Identifying waste and reducing carbon emissions is a complex task, but there are tools to help practices navigate this area.  Matt Sawyer, a  Yorkshire GP who runs a sustainability consultancy, has developed a ‘Carbon Calculator’ to help GPs and practice to measure their carbon footprint and what they can do to reduce it.4  The GP Carbon Calculator is available at https://www.gpcarbon.org/#/.  Part of acknowledging what is happening is talking about it.  At a patient level, Margaret Jackson and Lesley Morrison, who were observers at COP26, encourage us to talk about the climate emergency openly with patients, for example, when discussing inhaler prescribing.5  What are the potential impacts, however, on discussing climate change in the context of healthcare usage upon the therapeutic relationship?  Not everyone is ready to talk about the climate emergency, and whilst some patients might be motivated to make changes to help the environment, other patients may sense a conflict of interest (for example, wondering if their GP worries more about the environment than about them) or feel guilty about their healthcare and medication use.6  So tread forward with these discussion, but perhaps tread carefully with patients you understand well.
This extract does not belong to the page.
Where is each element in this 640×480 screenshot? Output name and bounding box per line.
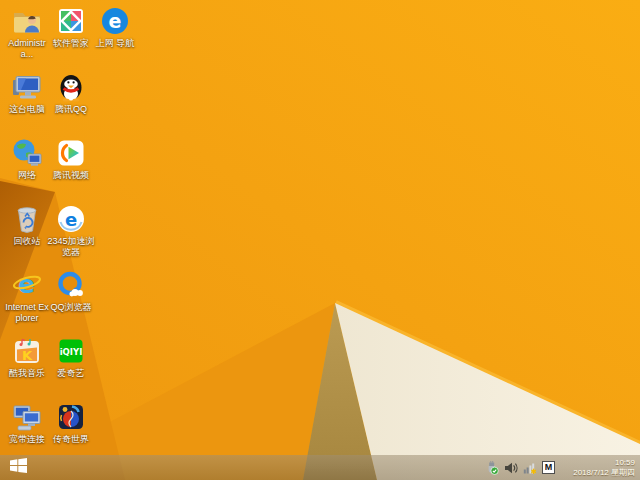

The IPCC report implores us to act now.  And if you’re looking to act, you’re not alone.

The IPCC report implores us to act now.  And if you’re looking to act, you’re not alone.  The Greener Practice network (https://www.greenerpractice.co.uk/) supports connections between clinicians to share information and guidance through local groups, as well supporting a range of WhatsApp groups for discussions on different themes such as education, greener clinical care and organisation level changes.  And because this is an evolving topic, BJGP Life has a regular column called Planetary Primary Care which aims to ‘bring essential updates for general practice around the climate emergency and sustainable healthcare’; keep an eye out for new posts.  An impending climate crisis needs us to be well informed, well connected and ready for action.  Our house is on fire, and the flames are getting closer to burning it all down.

References

  1. Change IPoC. Climate Change 2022: Mitigation of Climate Change, 2022.
  2. Kemple TSJNS, G.; Wilson, A.; Wynter Bee, J. Primary care and the climate and ecological emergency. British Journal of General Practice 2021;71(711)
  3. Green Impact for Health 2022 [
  4. Sawyer M. GP Carbon Calculator: making it easier to support the NHS’ net zero ambitions 2022 [Available from: https://bjgplife.com/gp-carbon-calculator-making-it-easier-to-support-the-nhs-net-zero-ambitions/.
  5. Jackson MM, L. GPs must talk about climate breakdown: BJGP Life; 2022 [Available from: https://bjgplife.com/gps-must-talk-about-climate-breakdown/.
  6. Harvey GT, M., Cussans, A.; Twohig, H.; Wilson, A. Talking to patients about the climate emergency: The BMJ Opinion, 2021.